Data supplied: Begin

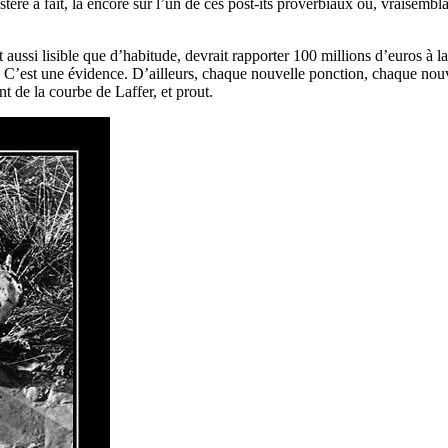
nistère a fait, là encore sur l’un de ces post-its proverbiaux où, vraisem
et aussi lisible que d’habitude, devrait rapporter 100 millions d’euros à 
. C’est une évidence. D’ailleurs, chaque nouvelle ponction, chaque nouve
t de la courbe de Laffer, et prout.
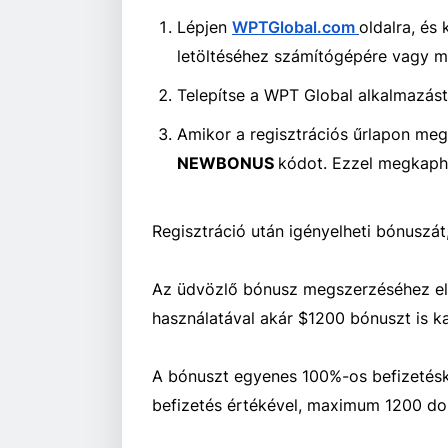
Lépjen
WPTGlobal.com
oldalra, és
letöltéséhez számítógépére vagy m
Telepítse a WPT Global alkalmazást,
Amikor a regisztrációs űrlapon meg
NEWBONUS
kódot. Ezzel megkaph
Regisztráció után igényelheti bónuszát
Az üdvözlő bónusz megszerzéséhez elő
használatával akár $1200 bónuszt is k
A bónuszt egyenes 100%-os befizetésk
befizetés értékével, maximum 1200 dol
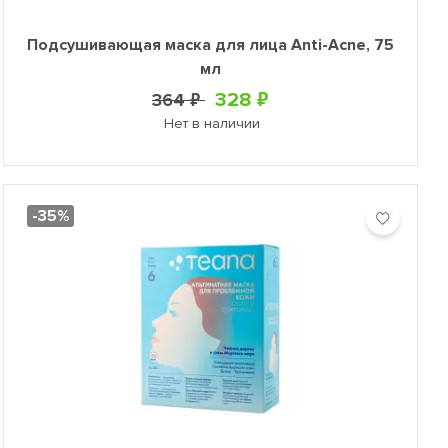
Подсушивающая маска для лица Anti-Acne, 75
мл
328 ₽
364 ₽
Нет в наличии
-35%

Data supplied: End
Data supplied: Begin

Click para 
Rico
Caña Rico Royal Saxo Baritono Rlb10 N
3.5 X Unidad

Data supplied: End
Data supplied: Begin

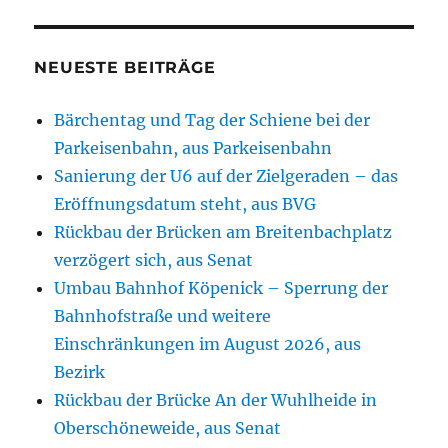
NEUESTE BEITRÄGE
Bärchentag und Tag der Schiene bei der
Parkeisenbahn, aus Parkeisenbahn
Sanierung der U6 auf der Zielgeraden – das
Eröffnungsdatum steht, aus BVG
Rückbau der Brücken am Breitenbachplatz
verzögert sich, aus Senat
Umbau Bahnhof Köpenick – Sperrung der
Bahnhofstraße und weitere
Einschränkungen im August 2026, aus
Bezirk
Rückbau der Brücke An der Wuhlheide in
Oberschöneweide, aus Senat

Data supplied: End

* [What you will do]:
From the entries above, return exactly the line containing "Rückbau der Brücken am Breitenbachplatz", the line containing "Oberschöneweide, aus Senat", and all lines between, and nothing else.

* [Response]:
Rückbau der Brücken am Breitenbachplatz
verzögert sich, aus Senat
Umbau Bahnhof Köpenick – Sperrung der
Bahnhofstraße und weitere
Einschränkungen im August 2026, aus
Bezirk
Rückbau der Brücke An der Wuhlheide in
Oberschöneweide, aus Senat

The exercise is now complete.